Jika menggunakan jalur Bandung-Garut-Singaparna maka maka jarak tempuhnya kurang lebih 160 KM, sementara dari Kota Garut berjarak 26 KM. Jika berangkat dari bandung maka bisa menggunakan mobil “Diana” atau “Sony Putra” dengan trayek Bandung-Singaparna. Angkutan bis ini cukup praktis karena cukup naik satu kali kemudian turun di depan Kampung Naga dengan ongkos Rp. 20.000,-. Sayangnya mobil jenis ini tidak begitu banyak jumlahnya sehingga harus bersabar menunggunya.
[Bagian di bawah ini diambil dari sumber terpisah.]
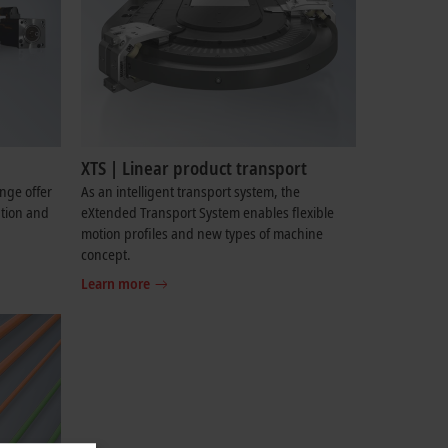
XTS | Linear product transport
ange offer
As an intelligent transport system, the
ation and
eXtended Transport System enables flexible
motion profiles and new types of machine
concept.
Learn more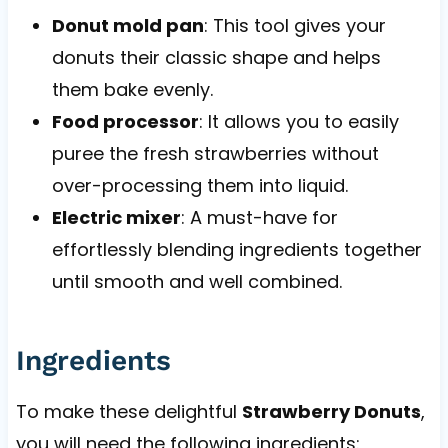
Donut mold pan
: This tool gives your
donuts their classic shape and helps
them bake evenly.
Food processor
: It allows you to easily
puree the fresh strawberries without
over-processing them into liquid.
Electric mixer
: A must-have for
effortlessly blending ingredients together
until smooth and well combined.
Ingredients
To make these delightful
Strawberry Donuts
,
you will need the following ingredients: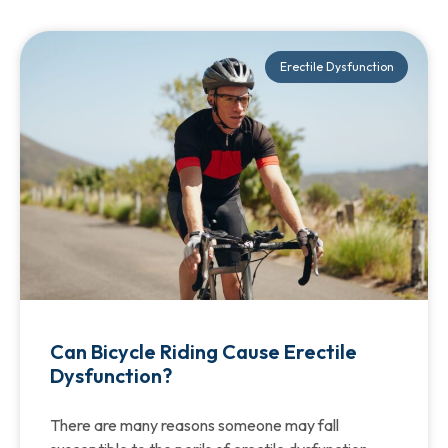
Erectile Dysfunction
Can Bicycle Riding Cause Erectile
Dysfunction?
There are many reasons someone may fall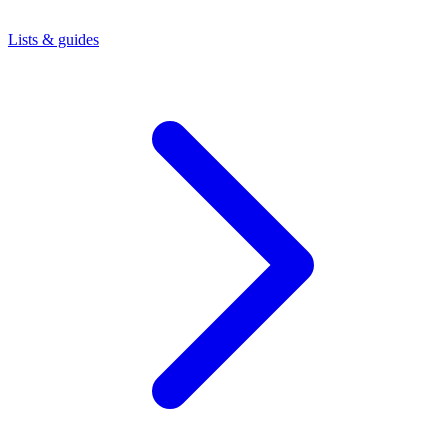
Lists & guides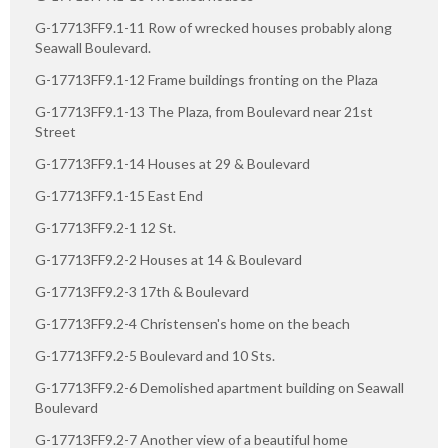
G-17713FF9.1-11 Row of wrecked houses probably along
Seawall Boulevard.
G-17713FF9.1-12 Frame buildings fronting on the Plaza
G-17713FF9.1-13 The Plaza, from Boulevard near 21st
Street
G-17713FF9.1-14 Houses at 29 & Boulevard
G-17713FF9.1-15 East End
G-17713FF9.2-1 12 St.
G-17713FF9.2-2 Houses at 14 & Boulevard
G-17713FF9.2-3 17th & Boulevard
G-17713FF9.2-4 Christensen's home on the beach
G-17713FF9.2-5 Boulevard and 10 Sts.
G-17713FF9.2-6 Demolished apartment building on Seawall
Boulevard
G-17713FF9.2-7 Another view of a beautiful home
Bis AKAP (Antar Kota Antar Propinsi) juga bisa digunakan yaitu Bis dengan trayek Jakarta-Singaparna melalui Bandung dan Garut, bis ini juga melalui depan Kampung Naga, namun lagi-lagi bis ini hanya pada jam tertentu saja lewatnya. Untuk angkutan menuju Kampung Naga dari Bandung melalui jalur Garut dianjurkan untuk mencari angkutan bis “Diana” atau “Sony Putra” apabila tidak ada juga bisa menggunakan elf jurusan Bandung-Garut sampai ke Terminal Guntur Garut, setelah itu dilanjutkan dengan naik elf jurusan Garut-Tasikmalaya dan turun di depan pintu gerbang Kampung Naga.
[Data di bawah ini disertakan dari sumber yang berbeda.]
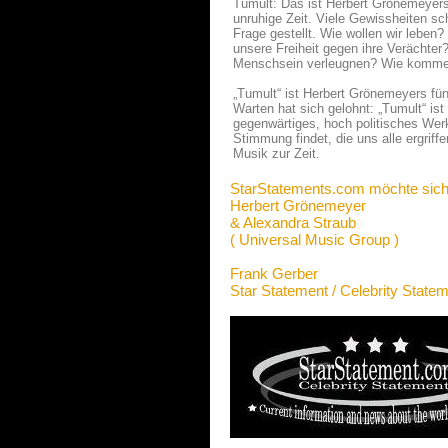
Tumult: Das ist Herbert Grönemeyers 
unruhige Zeit. Viele Gewissheiten sc
Frage gestellt. Wie wollen wir leben
unsere Freiheit gegen ihre Verächter?
Menschsein verleugnen? Wie kommen
„Tumult“ ist Herbert Grönemeyers fü
Warten hat sich gelohnt: „Tumult“ ist
gegenwärtiges, hoch politisches Werk
Stimmung findet, die uns alle ergriff
Musik zur Zeit.
StarStatements.com möchte sich
Herbert Grönemeyer
& Alexandra Straub
( Universal Music Group )
Frank Gerber
Star Statement / Celebrity State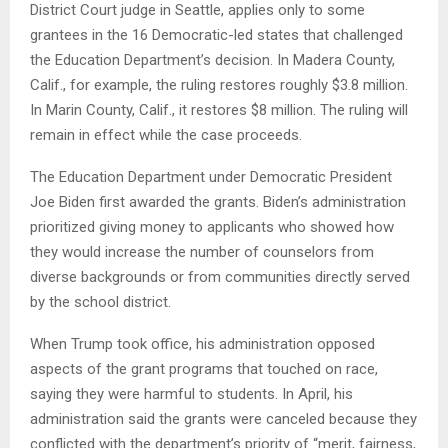
District Court judge in Seattle, applies only to some
grantees in the 16 Democratic-led states that challenged
the Education Department’s decision. In Madera County,
Calif., for example, the ruling restores roughly $3.8 million.
In Marin County, Calif., it restores $8 million. The ruling will
remain in effect while the case proceeds.
The Education Department under Democratic President
Joe Biden first awarded the grants. Biden’s administration
prioritized giving money to applicants who showed how
they would increase the number of counselors from
diverse backgrounds or from communities directly served
by the school district.
When Trump took office, his administration opposed
aspects of the grant programs that touched on race,
saying they were harmful to students. In April, his
administration said the grants were canceled because they
conflicted with the department’s priority of “merit, fairness,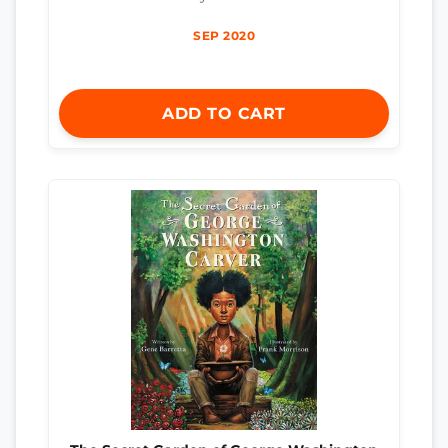
SEP 2020
ADD TO CART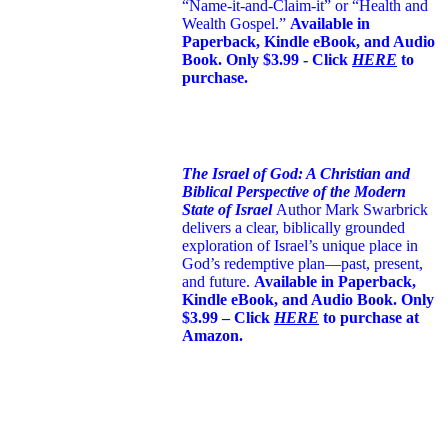
“Name-it-and-Claim-it” or “Health and
Wealth Gospel.”
Available in
Paperback, Kindle eBook, and Audio
Book. Only $3.99 - Click
HERE
to
purchase.
The Israel of God: A Christian and
Biblical Perspective of the Modern
State of Israel
Author Mark Swarbrick
delivers a clear, biblically grounded
exploration of Israel’s unique place in
God’s redemptive plan—past, present,
and future.
Available in Paperback,
Kindle eBook, and Audio Book. Only
$3.99 – Click
HERE
to purchase at
Amazon.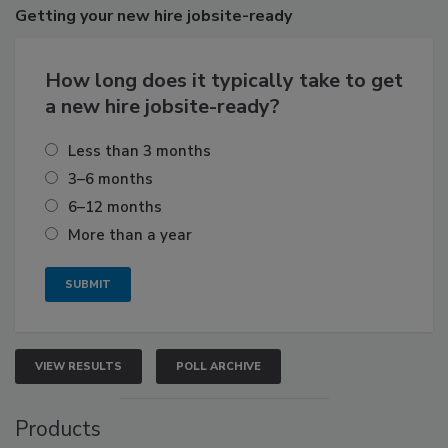
Getting
your new hire jobsite-ready
How long does it typically take to get
a new hire jobsite-ready?
Less than 3 months
3–6 months
6–12 months
More than a year
VIEW RESULTS
POLL ARCHIVE
Products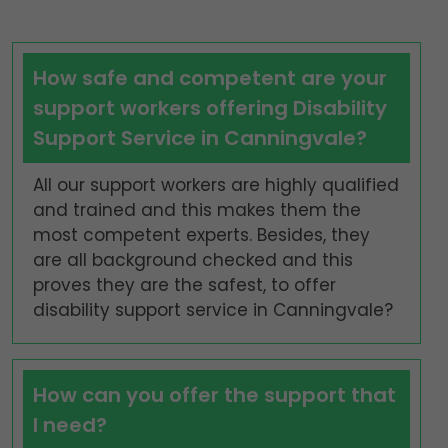
How safe and competent are your
support workers offering Disability
Support Service in Canningvale?
All our support workers are highly qualified
and trained and this makes them the
most competent experts. Besides, they
are all background checked and this
proves they are the safest, to offer
disability support service in Canningvale?
How can you offer the support that
I need?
Untuk mengetahui arah Kampung Naga maka terdapat sebuah plang yang menunjuk ke arah Kampung Naga. Jika perjalanan dari arah Tasikmalaya maka plang tersebut berada di sebelah kiri jalan, sedangkan jika perjalanan dari arah Garut maka plang tersebut berada di sebelah kanan. Ciri yang paling menonjol ketika hampir sampai ke Kampung Naga adalah tampak di kiri-kanan jalan raya lembah dan perbukitan yang menghijau dengan sawah model terasering yang tersusun rapi. Jika perjalanan dari arah Tasikmalaya maka kita harus menyeberang jalan terlebih dahulu, sedangkan jika dari arah Garut maka turun langsung menuju lokasi Kampung Naga.
Memasuki lokasi Kampung Naga pengunjung disambut oleh sebuah gapura[1] dengan atap terbuat dari injuk dengan tinggi kurang lebih 5 meter. Di bagian kanan gapura terdapat pohon Caringin (Beringin) besar yang memberikan kesan sejuk, menurut Bapak Abdul Majid salah seorang pemilik kios di depan gapura, pohon caringin  ini ditanam bersamaan dengan dibangunnya terminal tempat parkir Kampung Naga. Sementara di bagian kiri terdapat papan bertuliskan “Tanah ini milik Pemerintah Kabupaten Tasikmalaya” tertulis luas tanah 2.635 M2, Nomor Sertifikat 10.
Melangkah masuk ke dalam tepatnya ke Terminal (tempat parkir kendaraan), tampak lokasi parkir yang cukup luas dengan model parkir serong sehingga memungkinkan hingga sepuluh bis besar terparkir di situ. Pada bagian sebelah kiri terdapat sebuah bangunan yang berfungsi sebagai tempat menyimpan drum-drum minyak tanah. Bangunan sebelahnya adalah Kantor Pusat Informasi dan Kantor Koperasi Warga Kampung Naga dengan nama “Sauyunan”. Bangunan ini juga menjadi Kantor Perhimpunan Pramuwisata Kampung Naga yang disingkat “Hipana”. Bersebelahan dengan kantor ini berjajar kios-kios cenderamata  yang menjual produk-produk masyarakat Kampung Naga dan sekitarnya. Sementara di sebelahnya lagi terdapat banguan yang digunakan untuk tempat pembakaran sampah. Maju ke depan lagi terdapat sebuah bangunan yang belum jadi yang akan digunakan untuk loket parkir dan kios cinderamata.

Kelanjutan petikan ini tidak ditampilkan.